If you decide to run a business from your home, you better make sure you take it seriously or you could be facing a sticky tax situation.
One tax court case provides a textbook example of how not to operate a direct sales business. Brenda Konchar reported net losses for her Mary Kay direct sales “business” for several consecutive years. The IRS disallowed the losses, stating that the activity was a hobby and not a trade or business entered into for profit. Even if the activity had been conducted with a profit motive, most of the business expenses she claimed could not be substantiated.
The Tax Court agreed with the IRS that the activity was a hobby and not a business. Under §183(b), if an activity is not engaged in for profit, expenses are generally only deductible to the extent of the gross income from the activity. You can't deduct expenses in excess of your income.
The Court determined that the taxpayer did not intend to make a profit in her Mary Kay activity because:
- She did not conduct the activity as a business. She did not maintain a separate checking account or have business cards.
- The deduction for returns and allowances plus cost of goods sold exceeded her gross receipts, indicating that she was selling her products at or near cost.

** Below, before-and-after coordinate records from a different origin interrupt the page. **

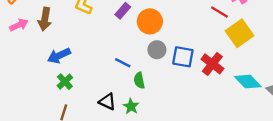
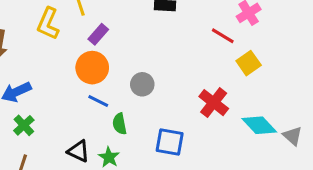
orange circle: (150, 21) -> (92, 68), moved
yellow square: (240, 33) -> (249, 63), size x0.7
blue square: (183, 57) -> (170, 142), moved

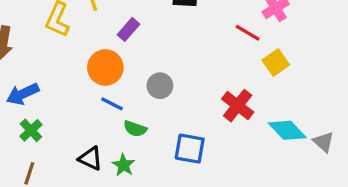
purple rectangle: (98, 34) -> (129, 29), moved
green semicircle: (119, 124) -> (135, 129), turned -60

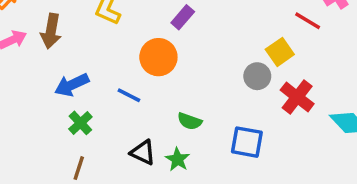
yellow square: (276, 63) -> (280, 52), moved
gray circle: (160, 86) -> (257, 76), moved
blue line: (112, 104) -> (129, 95), moved

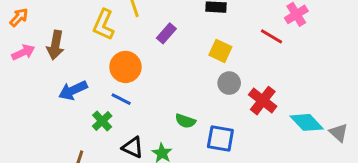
yellow square: (280, 52) -> (220, 51), moved, turned -30
orange circle: (158, 57) -> (125, 67), moved
green semicircle: (190, 121) -> (185, 121), moved
green cross: (80, 123) -> (102, 121), moved

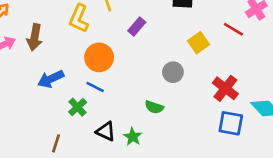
yellow square: (220, 51) -> (199, 43), moved, turned 30
gray circle: (229, 83) -> (173, 72), moved
blue square: (220, 139) -> (231, 123), moved

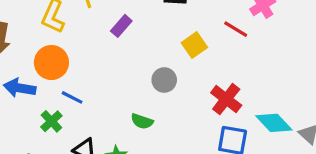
orange circle: (99, 57) -> (51, 63), moved
blue arrow: (51, 79) -> (20, 88), turned 35

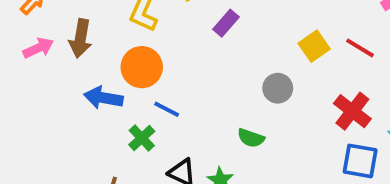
red line: (236, 29) -> (360, 48), moved

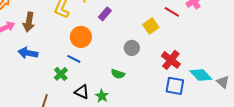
red line: (360, 48) -> (172, 12), moved
orange circle: (142, 67) -> (81, 37), moved
blue arrow: (103, 98) -> (28, 53), moved

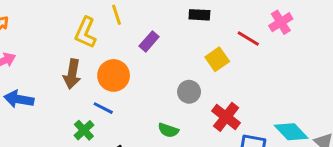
brown arrow: (29, 22) -> (72, 74), moved
blue arrow: (28, 53) -> (19, 99), moved
red cross: (171, 60) -> (226, 117), moved

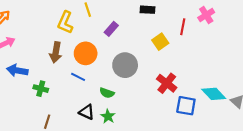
red line: (248, 38) -> (183, 27), turned 70
gray circle: (189, 92) -> (125, 65), moved, size x1.5
green cross: (84, 130) -> (41, 89), moved, turned -32
green semicircle: (168, 130) -> (107, 93), moved

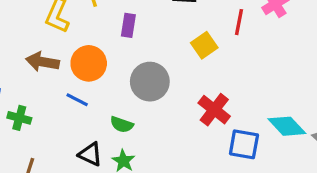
purple rectangle: (111, 29) -> (128, 25), turned -32
brown arrow: (56, 52) -> (42, 62), turned 90

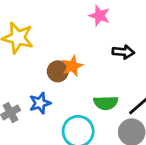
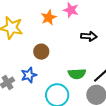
orange star: (72, 66) -> (49, 18), moved

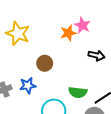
orange star: (49, 18) -> (68, 33), moved

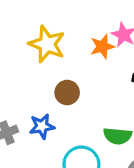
yellow star: (18, 33) -> (47, 44), moved

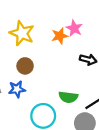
brown circle: (67, 93) -> (25, 66), moved

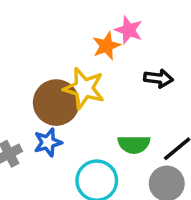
yellow star: (22, 33) -> (84, 88), moved
brown circle: (25, 66) -> (56, 103), size x1.6

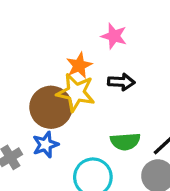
orange star: (106, 46) -> (79, 65), moved
black arrow: (159, 78) -> (121, 82), moved

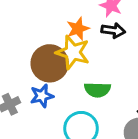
black arrow: (121, 82) -> (113, 31), moved
green semicircle: (125, 142) -> (97, 90), moved

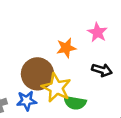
black arrow: (113, 31) -> (102, 70), moved
yellow star: (73, 52) -> (56, 88), moved

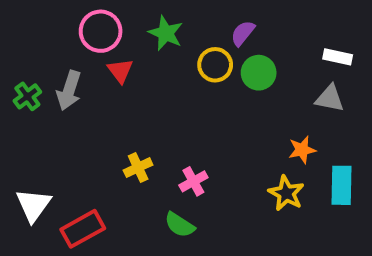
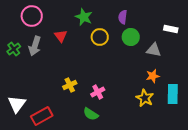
pink circle: (101, 31) -> (32, 16), moved
purple semicircle: (243, 33) -> (123, 17), turned -32
yellow circle: (215, 65) -> (100, 37), moved
gray triangle: (330, 98) -> (154, 50), moved

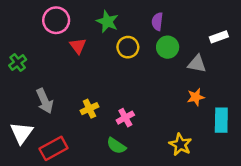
pink circle: (32, 16) -> (56, 20), moved
white rectangle: (171, 29) -> (219, 37), turned -32
gray arrow: (35, 46) -> (45, 101), moved, turned -42
yellow star: (145, 98) -> (180, 144), moved

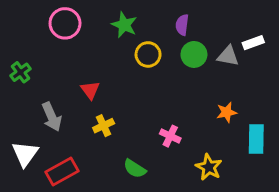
red triangle: (78, 46) -> (90, 90), moved
gray triangle: (197, 64) -> (228, 56), moved
pink cross: (125, 118) -> (170, 136), moved, turned -36

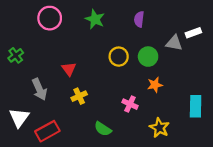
yellow circle: (148, 54) -> (119, 57), moved
green circle: (194, 54) -> (148, 57), moved
orange star: (227, 112) -> (155, 85), moved

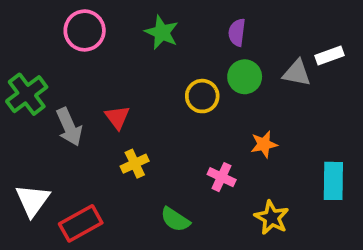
green cross: (16, 55) -> (27, 94), size x1.5
green circle: (148, 57) -> (245, 77), moved
gray arrow: (39, 89) -> (69, 127), moved

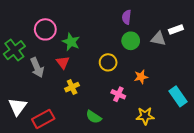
pink circle: (85, 30) -> (45, 29), moved
green star: (162, 32) -> (71, 42), moved
yellow circle: (202, 96) -> (108, 62), moved
cyan rectangle: (333, 181) -> (178, 96), turned -36
yellow star: (272, 218) -> (145, 116), turned -30

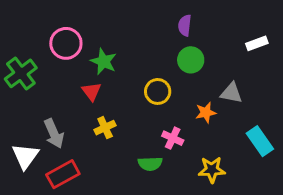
gray triangle: (158, 39) -> (231, 93), moved
gray arrow: (37, 68) -> (54, 134), moved
green semicircle: (94, 117) -> (150, 164), moved, turned -35

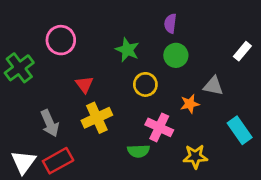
white rectangle: (257, 43) -> (242, 51), moved, turned -30
green star: (104, 61) -> (127, 50), moved
yellow cross: (105, 128) -> (97, 118), size x1.5
pink cross: (173, 138) -> (159, 127), size x1.4
white triangle: (25, 156) -> (23, 162), moved

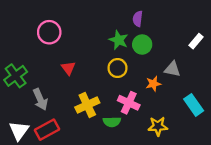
green star: (127, 50) -> (119, 40), moved
green cross: (19, 68) -> (16, 76), moved
yellow cross: (97, 118) -> (87, 105), moved

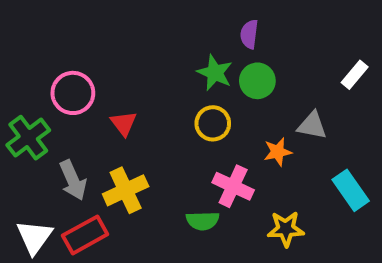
pink circle: (49, 32) -> (73, 93), moved
yellow cross: (87, 105) -> (126, 190), moved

- There was an element of personal pleasure in the activity, as most of her customers were family and friends. She took huge business mileage deductions for long distance travel to visit these customers for business and personal reasons.
- She had no experience in operating her own business and did not seek any professional advice.
- She claimed large losses each year and never developed a plan to improve the activity’s profitability.
It is very important to pass the “duck test” (if it walks like a duck and quacks like a duck, it is a duck) when it comes to operating a business as a direct seller of Mary Kay, Tupperware, Avon, etc. So, what should you do?
Firs, it couldn’t hurt to form an LLC for your business.